Profile cut-off phenomenon for the ergodic Feller root process
Gerardo Barrera, Liliana Esquivel
TL;DR
This work establishes a sharp, parameter-explicit profile cut-off phenomenon for the ergodic CIR (Feller square-root) process in the weak-noise limit $\varepsilon\to 0^+$. By a Parseval–Plancherel Fourier framework, it derives a strong total variation cut-off with explicit cut-off time $t_\varepsilon=\frac{1}{\mathfrak{a}}\ln(1/\varepsilon)$ and window $\omega_\varepsilon=\frac{1}{\mathfrak{a}}$, along with a Gaussian-type profile $G^{\mathrm{TV}}_x(r)$ determined by $C_x=\frac{\sqrt{2\mathfrak{b}}}{\mathfrak{b}}(\mathfrak{a}x-\mathfrak{b})$. A parallel result holds for a renormalized Wasserstein distance $\varepsilon^{-(1\wedge p)}\mathcal{W}_p$, with profile $G^{\mathcal{W}_p}_x(r)=(\frac{\sqrt{2\mathfrak{b}}}{2\mathfrak{a}})^{1\wedge p}\mathcal{W}_p(|C_x|e^{-r}+\mathcal{G},\mathcal{G})$, where $\mathcal{G}$ is standard Gaussian and $|C_x|$ encodes the initial datum.
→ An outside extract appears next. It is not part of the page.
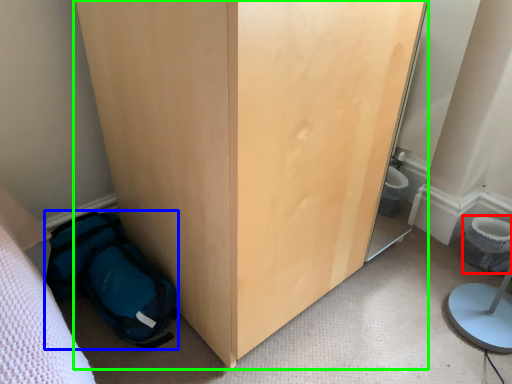 Question: Estimate the real-world distances between objects in this image. Which object is closer to toilet bowl (highlighted by a red box), backpack (highlighted by a blue box) or furniture (highlighted by a green box)?

Choices:
 (A) backpack
 (B) furniture

Answer: (B) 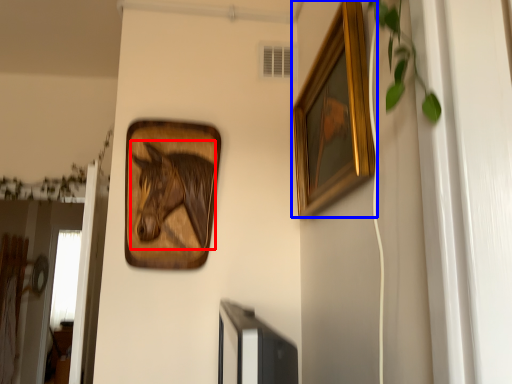 Question: Which object appears closest to the camera in this image, animal (highlighted by a red box) or picture frame (highlighted by a blue box)?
The paper also provides explicit mixing-time asymptotics and identifies a non-cut-off case at $x=\mathfrak{b}/\mathfrak{a}$. The results illuminate how multiplicative noise interacts with mean reversion to yield precise, abrupt relaxation to equilibrium in both TV and Wasserstein metrics, with potential extension to broader affine diffusion models.
Abstract
The present manuscript is devoted to the study of the convergence to equilibrium as the noise intensity $\varepsilon>0$ tends to zero for ergodic random systems out of equilibrium of the type \begin{align*} \mathrm{d} X^{\varepsilon}_t(x) = (\mathfrak{b}-\mathfrak{a} X^{\varepsilon}_t(x))\mathrm{d} t+\varepsilon \sqrt{X^{\varepsilon}_t(x)}\mathrm{d} B_t, \quad X^{\varepsilon}_0(x) = x, \quad t\geqslant 0, \end{align*} where $x\geqslant 0$, $\mathfrak{a}>0$ and $\mathfrak{b}>0$ are constants, and $(B_t)_{t \geqslant 0}$ is a one dimensional standard Brownian motion. More precisely, we show the strongest notion of asymptotic profile cut-off phenomenon in the total variation distance and in the renormalized Wasserstein distance when $\varepsilon$ tends to zero with explicit cut-off time, explicit time window, and explicit profile function. In addition, asymptotics of the so-called mixing times are given explicitly.